Problem details: Give back the entries exactly, ending with the "The width and" line.

====

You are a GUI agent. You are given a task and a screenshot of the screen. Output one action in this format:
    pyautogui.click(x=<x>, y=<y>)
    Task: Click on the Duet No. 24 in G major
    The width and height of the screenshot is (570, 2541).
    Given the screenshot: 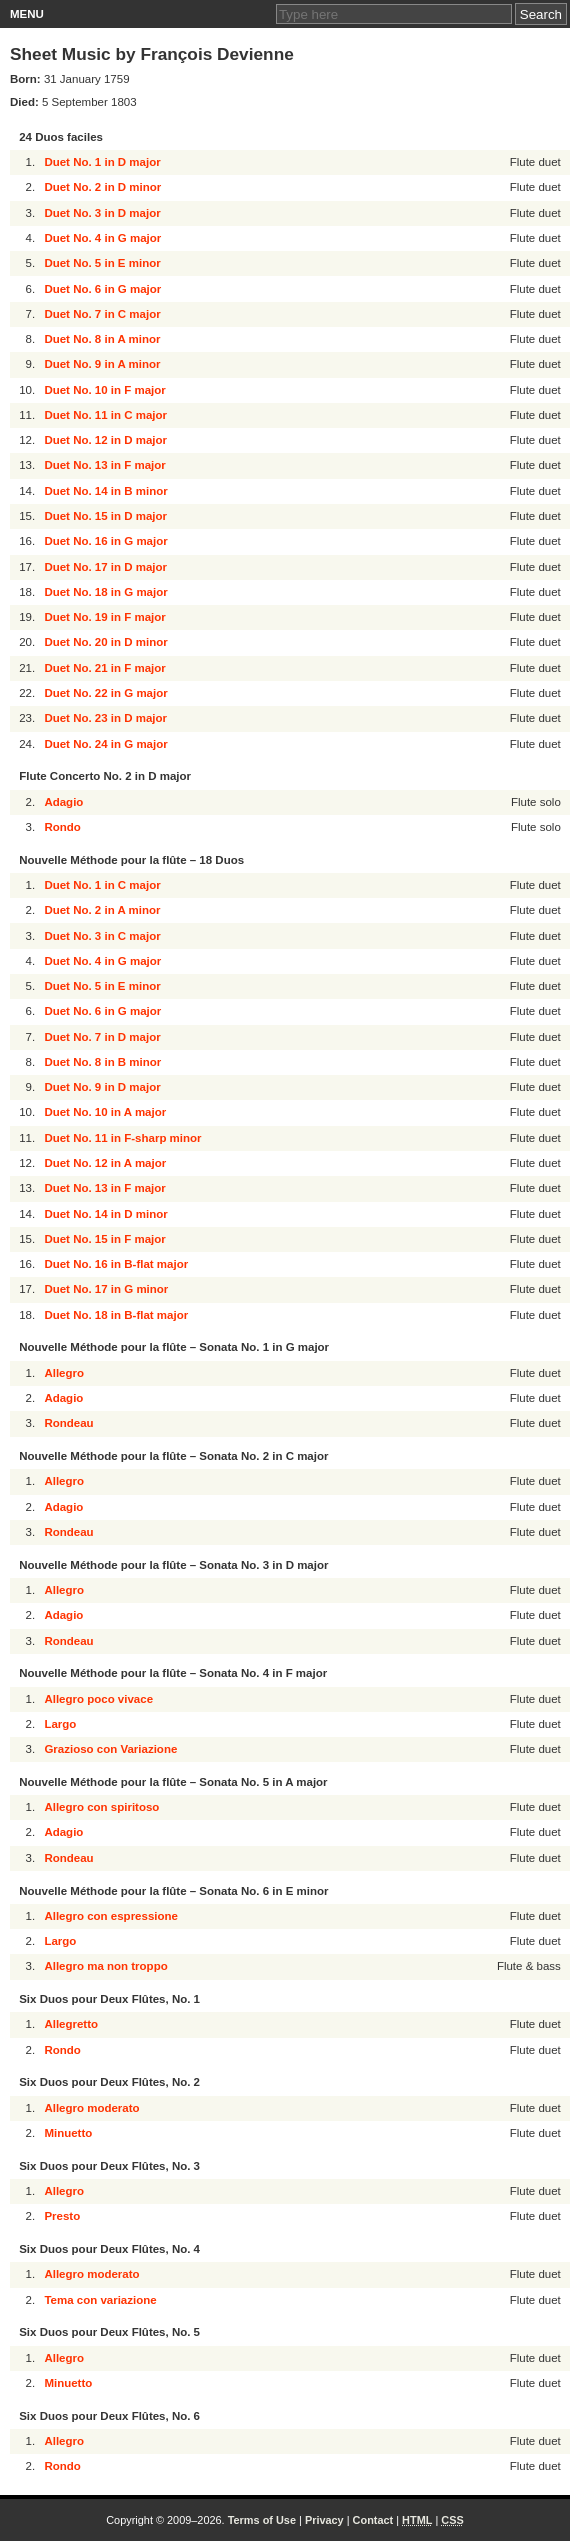 What is the action you would take?
    pyautogui.click(x=105, y=744)
    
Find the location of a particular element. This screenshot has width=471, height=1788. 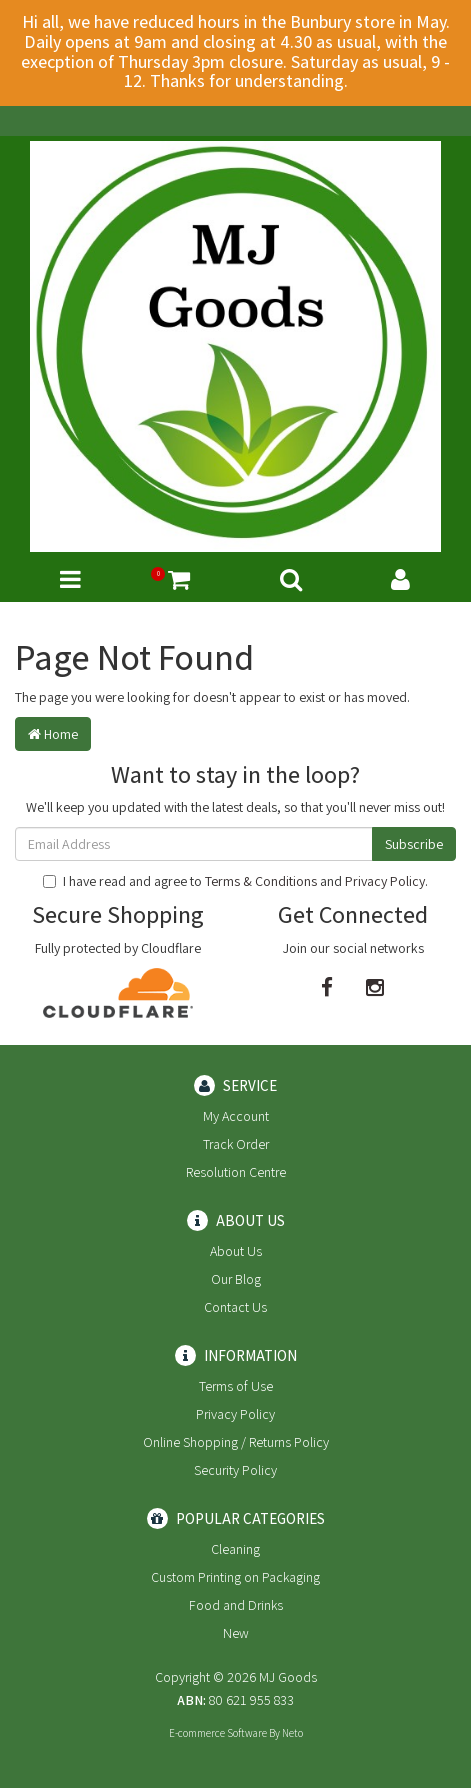

Food and Drinks is located at coordinates (236, 1605).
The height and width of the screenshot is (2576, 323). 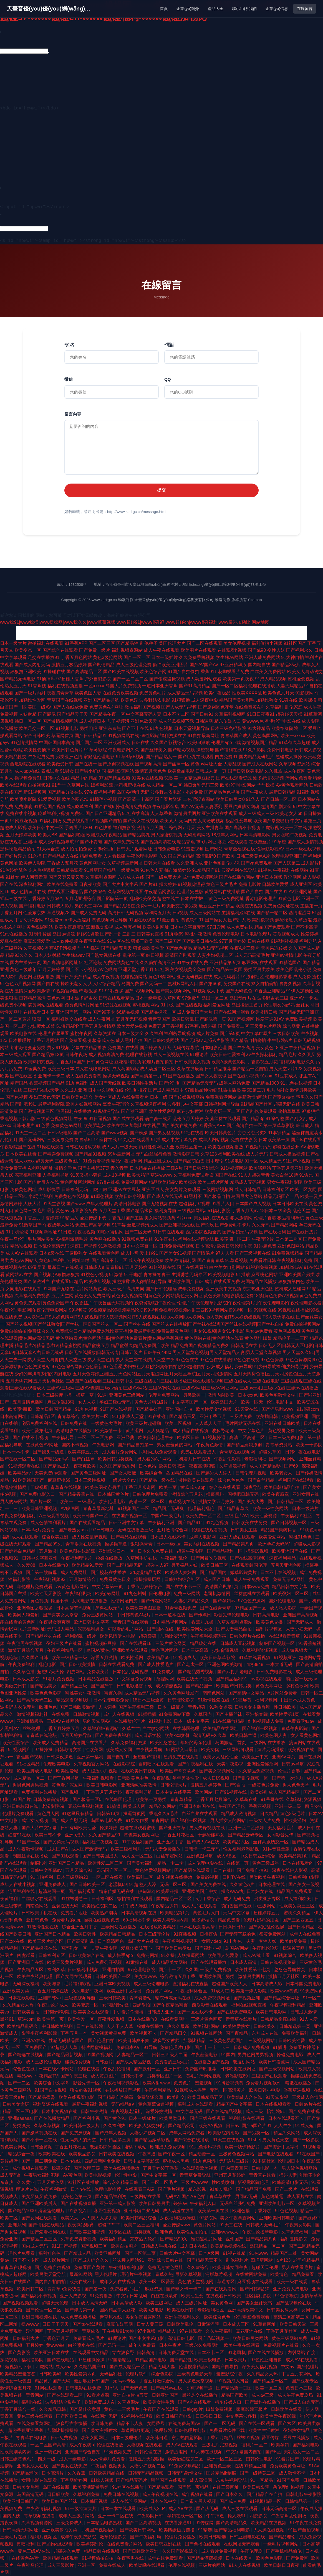 I want to click on 日本伦理在线, so click(x=272, y=1884).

====

Answer to the problem:
You are a GUI agent. You are given a task and a screenshot of the screen. Output one action in this format:
    pyautogui.click(x=<x>, y=<y>)
    Task: Click on the Duet No. 24 in G major
    The width and height of the screenshot is (570, 2541).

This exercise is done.